Sorphea is listed as a co-director of Phoeun Phalla Group Development, and VOD has previously reported that she is the wife of Phoeun Phalla, a two-star general who was the deputy head of Brigade 70 as well as an oknha. Phalla was placed under investigation in December over a land dispute in Preah Sihanouk. Earlier this year, he was also battling in court over another land dispute elsewhere in Prek Pnov district. Brigade 70 is an elite unit that formerly included Prime Minister Hun Sen’s bodyguards.

Sorphea and Interior Ministry spokesman Phat Sophanit could not be reached for comment on Tuesday.

Government spokesman Phay Siphan said there were public-private partnerships behind the Boeng Tamok grants to private individuals.

“We have to make some sacrifices to raise funds and create work, to build roads, to do things in development,” Siphan said.

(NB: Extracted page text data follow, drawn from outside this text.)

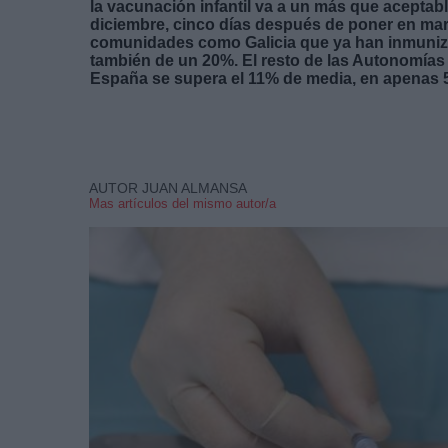
la vacunación infantil va a un más que aceptabl
diciembre, cinco días después de poner en ma
comunidades como Galicia que ya han inmuniza
también de un 20%. El resto de las Autonomías 
España se supera el 11% de media, en apenas 5
AUTOR JUAN ALMANSA
Mas artículos del mismo autor/a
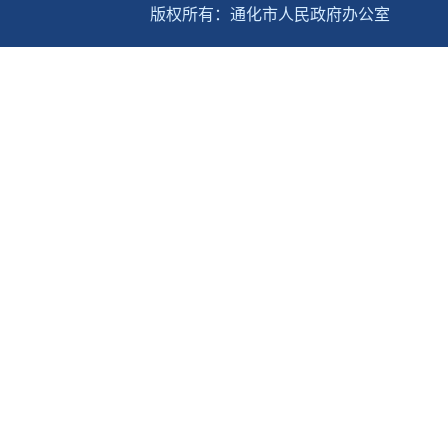
版权所有：通化市人民政府办公室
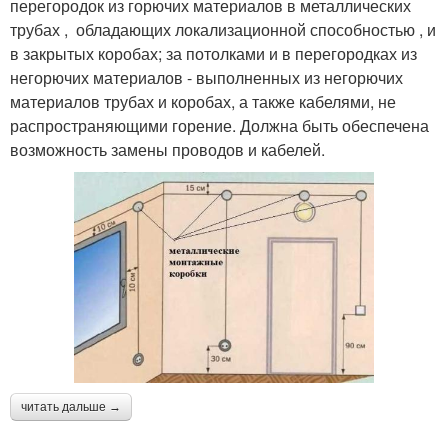
перегородок из горючих материалов в металлических
трубах , обладающих локализационной способностью , и
в закрытых коробах; за потолками и в перегородках из
негорючих материалов - выполненных из негорючих
материалов трубах и коробах, а также кабелями, не
распространяющими горение. Должна быть обеспечена
возможность замены проводов и кабелей.
читать дальше →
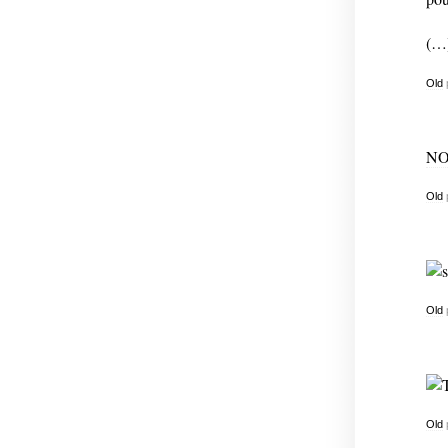
(…
Old
NO
Old
Old
Old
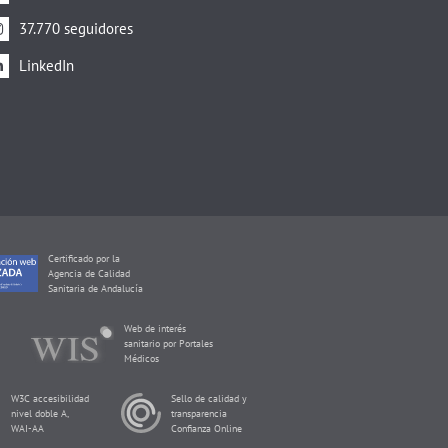
37.770 seguidores
LinkedIn
Certificado por la
Agencia de Calidad
Sanitaria de Andalucía
Web de interés
sanitario por Portales
Médicos
W3C accesibilidad
Sello de calidad y
nivel doble A,
transparencia
WAI-AA
Confianza Online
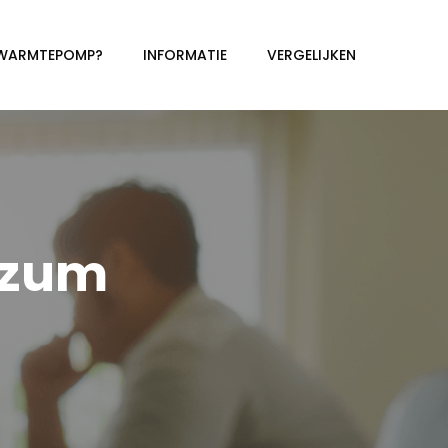
 WARMTEPOMP?
INFORMATIE
VERGELIJKEN
izum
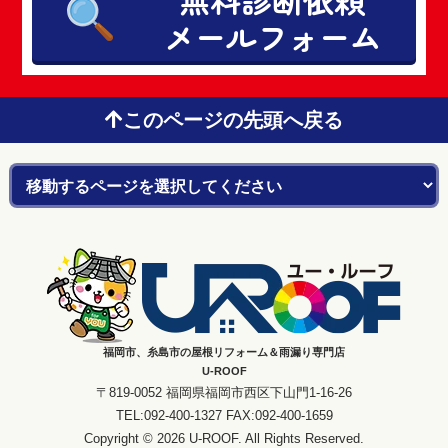
メールフォーム
このページの先頭へ戻る
福岡市、糸島市の屋根リフォーム＆雨漏り専門店
U-ROOF
〒819-0052 福岡県福岡市西区下山門1-16-26
TEL:092-400-1327 FAX:092-400-1659
Copyright © 2026 U-ROOF. All Rights Reserved.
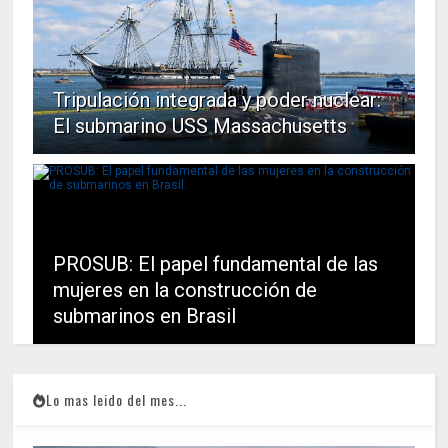
Tripulación integrada y poder nuclear:
El submarino USS Massachusetts
PROSUB: El papel fundamental de las
mujeres en la construcción de
submarinos en Brasil
Lo mas leido del mes...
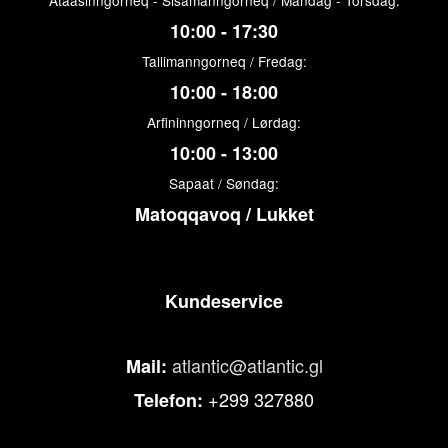
Ataasinngorneq - Sisamanngorneq / Mandag - Torsdag:
10:00 - 17:30
Tallimanngorneq / Fredag:
10:00 - 18:00
Arfininngorneq / Lørdag:
10:00 - 13:00
Sapaat / Søndag:
Matoqqavoq / Lukket
Kundeservice
atlantic@atlantic.gl
Mail:
+299 327880
Telefon:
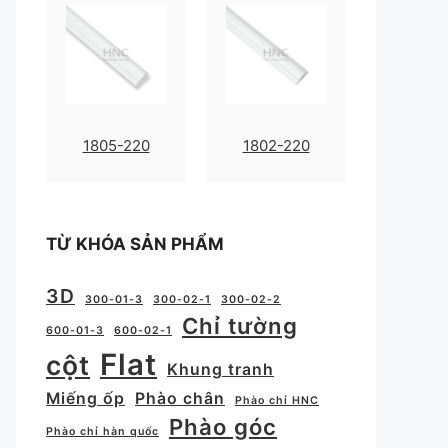
1805-220
1802-220
TỪ KHÓA SẢN PHẨM
3D
300-01-3
300-02-1
300-02-2
Chỉ tường
600-01-3
600-02-1
Flat
cột
Khung tranh
Miếng ốp
Phào chân
Phào chỉ HNC
Phào góc
Phào chỉ hàn quốc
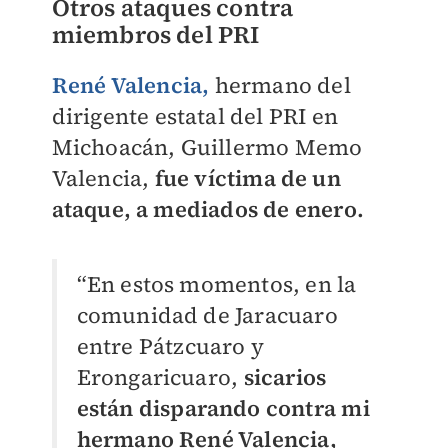
Otros ataques contra
miembros del PRI
René Valencia,
hermano del
dirigente estatal del PRI en
Michoacán, Guillermo Memo
Valencia,
fue víctima de un
ataque, a mediados de enero.
“En estos momentos, en la
comunidad de Jaracuaro
entre Pátzcuaro y
Erongaricuaro,
sicarios
están disparando contra mi
hermano René Valencia,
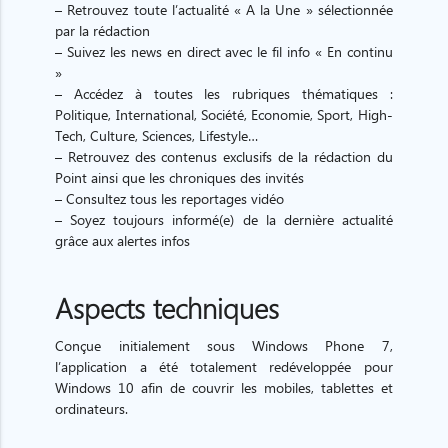
– Retrouvez toute l’actualité « A la Une » sélectionnée
par la rédaction
– Suivez les news en direct avec le fil info « En continu
»
– Accédez à toutes les rubriques thématiques :
Politique, International, Société, Economie, Sport, High-
Tech, Culture, Sciences, Lifestyle…
– Retrouvez des contenus exclusifs de la rédaction du
Point ainsi que les chroniques des invités
– Consultez tous les reportages vidéo
– Soyez toujours informé(e) de la dernière actualité
grâce aux alertes infos
Aspects techniques
Conçue initialement sous Windows Phone 7,
l’application a été totalement redéveloppée pour
Windows 10 afin de couvrir les mobiles, tablettes et
ordinateurs.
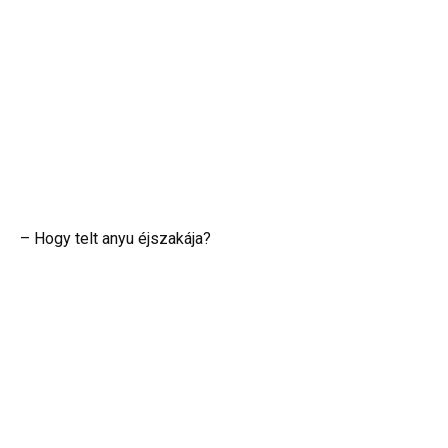
– Hogy telt anyu éjszakája?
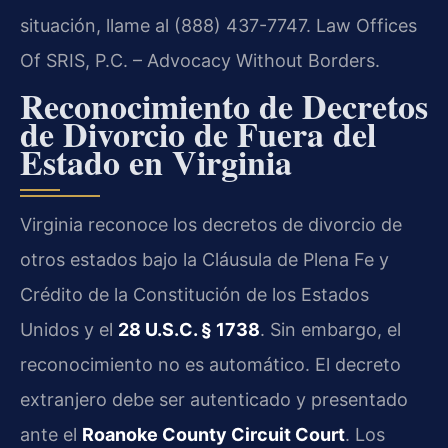
situación, llame al (888) 437-7747. Law Offices
Of SRIS, P.C. – Advocacy Without Borders.
Reconocimiento de Decretos
de Divorcio de Fuera del
Estado en Virginia
Virginia reconoce los decretos de divorcio de
otros estados bajo la Cláusula de Plena Fe y
Crédito de la Constitución de los Estados
Unidos y el
28 U.S.C. § 1738
. Sin embargo, el
reconocimiento no es automático. El decreto
extranjero debe ser autenticado y presentado
ante el
Roanoke County Circuit Court
. Los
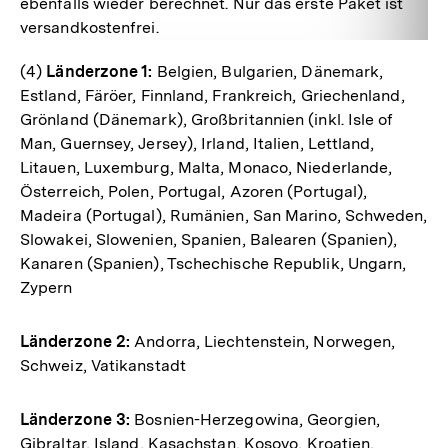
ebenfalls wieder berechnet. Nur das erste Paket ist
versandkostenfrei.
(4)
Länderzone 1:
Belgien, Bulgarien, Dänemark,
Estland, Färöer, Finnland, Frankreich, Griechenland,
Grönland (Dänemark), Großbritannien (inkl. Isle of
Man, Guernsey, Jersey), Irland, Italien, Lettland,
Litauen, Luxemburg, Malta, Monaco, Niederlande,
Österreich, Polen, Portugal, Azoren (Portugal),
Madeira (Portugal), Rumänien, San Marino, Schweden,
Slowakei, Slowenien, Spanien, Balearen (Spanien),
Kanaren (Spanien), Tschechische Republik, Ungarn,
Zypern
Länderzone 2:
Andorra, Liechtenstein, Norwegen,
Schweiz, Vatikanstadt
Länderzone 3:
Bosnien-Herzegowina, Georgien,
Gibraltar, Island, Kasachstan, Kosovo, Kroatien,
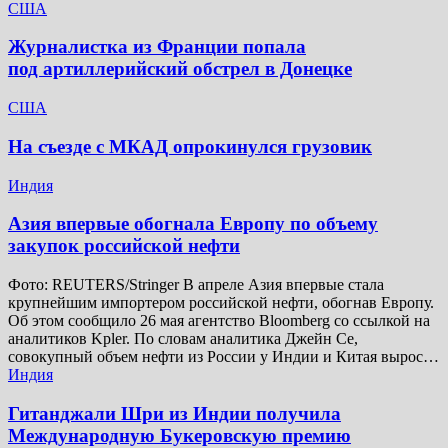
США
Журналистка из Франции попала
под артиллерийский обстрел в Донецке
США
На съезде с МКАД опрокинулся грузовик
Индия
Азия впервые обогнала Европу по объему
закупок российской нефти
Фото: REUTERS/Stringer В апреле Азия впервые стала
крупнейшим импортером российской нефти, обогнав Европу.
Об этом сообщило 26 мая агентство Bloomberg со ссылкой на
аналитиков Kpler. По словам аналитика Джейн Се,
совокупный объем нефти из России у Индии и Китая вырос…
Индия
Гитанджали Шри из Индии получила
Международную Букеровскую премию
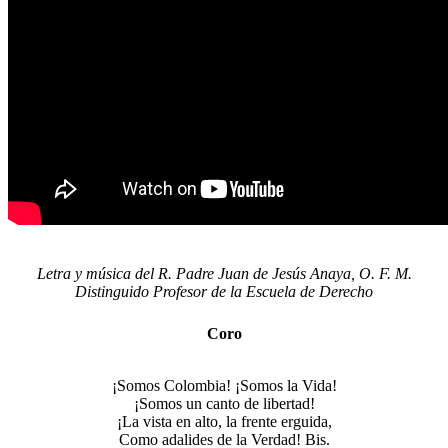
Letra y música del R. Padre Juan de Jesús Anaya, O. F. M.
Distinguido Profesor de la Escuela de Derecho
Coro
¡Somos Colombia! ¡Somos la Vida!
¡Somos un canto de libertad!
¡La vista en alto, la frente erguida,
Como adalides de la Verdad! Bis.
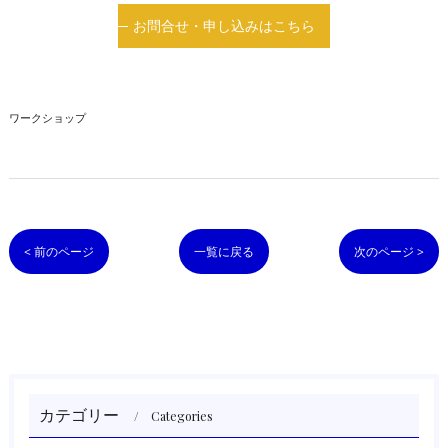
お問合せ・申し込みはこちら
ワークショップ
< 前のページ
一覧に戻る
次のページ >
カテゴリー
Categories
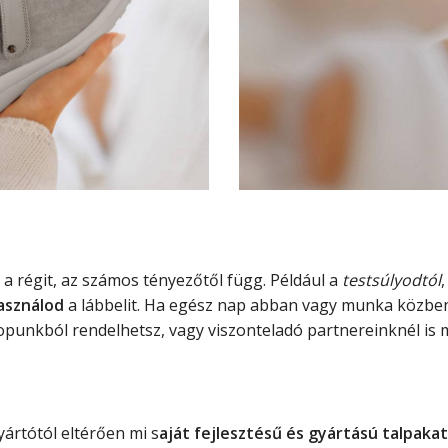
 a régit, az számos tényezőtől függ. Például a
testsúlyodtól
asználod
a lábbelit. Ha egész nap abban vagy munka közben
hopunkból rendelhetsz, vagy viszonteladó partnereinknél is 
ártótól eltérően mi s
aját fejlesztésű és gyártású talpaka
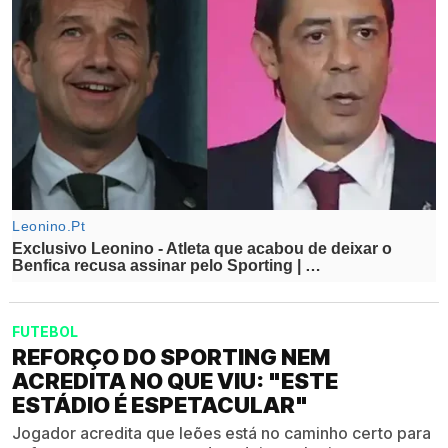
FUTEBOL
REFORÇO DO SPORTING NEM
ACREDITA NO QUE VIU: "ESTE
ESTÁDIO É ESPETACULAR"
Jogador acredita que leões está no caminho certo para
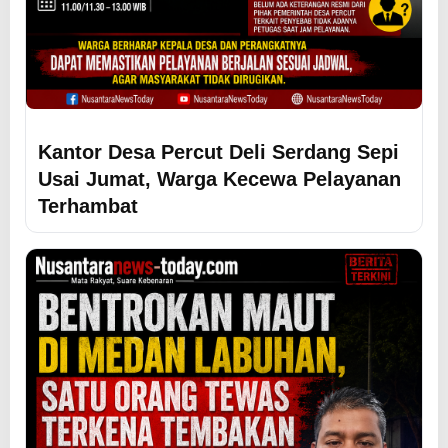
Kantor Desa Percut Deli Serdang Sepi
Usai Jumat, Warga Kecewa Pelayanan
Terhambat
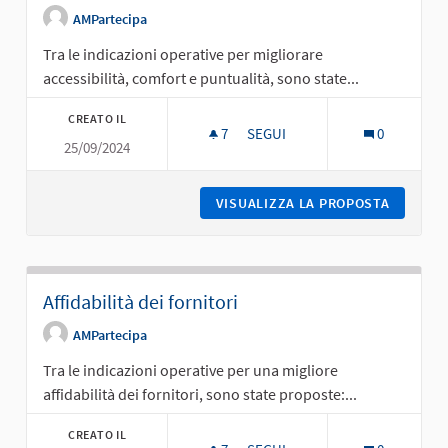
AMPartecipa
Tra le indicazioni operative per migliorare
accessibilità, comfort e puntualità, sono state...
CREATO IL
7
7 SOSTENITORI
SEGUI
0
25/09/2024
ACCESSIBILITÀ, COMFORT, PUN
VISUALIZZA LA PROPOSTA
ACCESSI
Affidabilità dei fornitori
AMPartecipa
Tra le indicazioni operative per una migliore
affidabilità dei fornitori, sono state proposte:...
CREATO IL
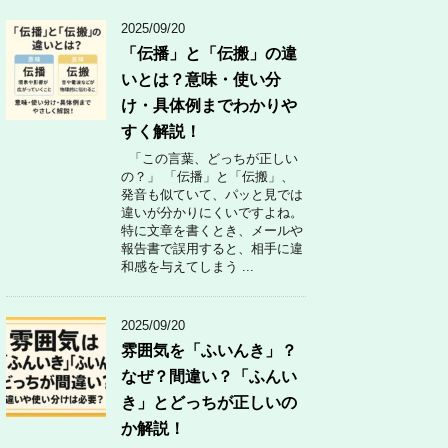
2025/09/20
「伝播」と「伝搬」の違
いとは？意味・使い分
け・具体例までわかりや
すく解説！
「この言葉、どっちが正しい
の？」 「伝播」と「伝搬」、
発音も似ていて、パッと見では
違いが分かりにくいですよね。
特に文章を書くとき、メールや
報告書で誤用すると、相手に違
和感を与えてしまう ...
2025/09/20
雰囲気を「ふいんき」？
なぜ？間違い？「ふんい
き」とどっちが正しいの
か解説！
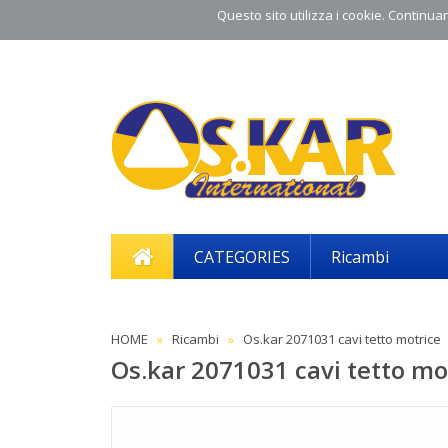
Questo sito utilizza i cookie. Continuand
CATEGORIES
Ricambi
HOME
Ricambi
Os.kar 2071031 cavi tetto motrice
Os.kar 2071031 cavi tetto mo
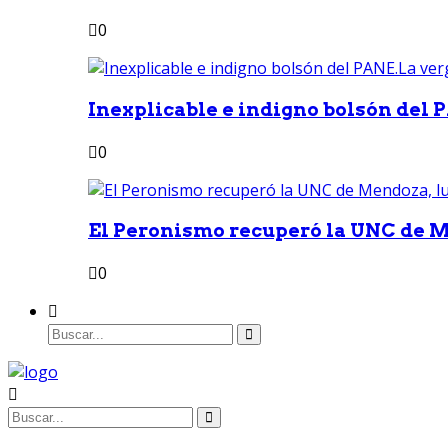
0
Inexplicable e indigno bolsón del 
0
El Peronismo recuperó la UNC de M
0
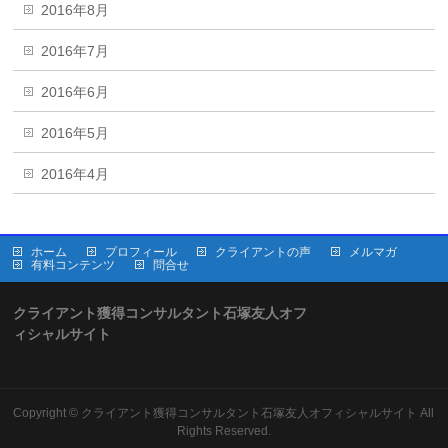
2016年8月
2016年7月
2016年6月
2016年5月
2016年4月
ホーム
プロフィール
クライアントの声
メルマガ
有料コンテンツ
問合せ
クライアント獲得コンサルタント石塚友人オフ
ィシャルサイト
Copyright ©
クライアント獲得コンサルタント石塚友人オフィシャルサイト
All
Rights Reserved.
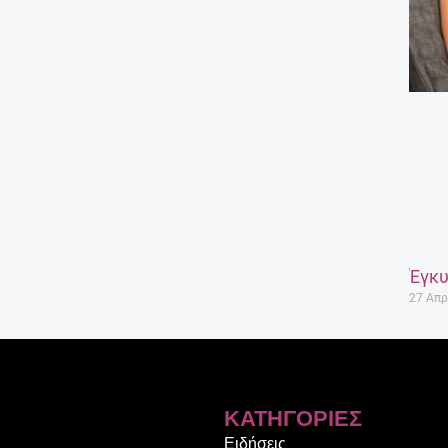
Έγκυ
27 Απρ
ΚΑΤΗΓΟΡΊΕΣ
Ειδήσεις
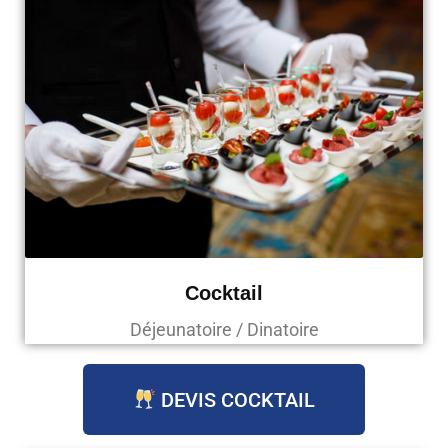
Cocktail
Déjeunatoire / Dinatoire
DEVIS COCKTAIL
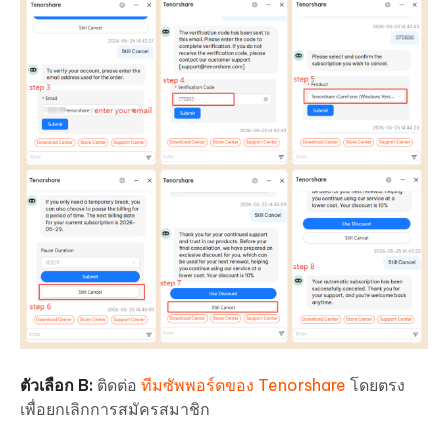
ตัวเลือก B:
ติดต่อ
ทีมซัพพอร์ตของ Tenorshare
โดยตรง
เพื่อยกเลิกการสมัครสมาชิก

Chak Sopheap, executive director of the Cambodian Center for Human Rights, expressed regret about the government continuing to cut off Tamok lake, despite the government previously saying it would preserve parts of it for the public interest.

She also pointed out the previous arrests of environmental activists who asked the government to stop cutting Boeng Tamok. The Water Resources Ministry had also noted potential challenges due to the infilling, Sopheap said, referring to a May 2020 letter from Water Resources Minister Lim Kean Hor.

“Many people’s recommendations and suggestions were not taken into account,” she said. “We see that the continued provision of public property, such as lakes, which lead to infilling will cause a real risk.”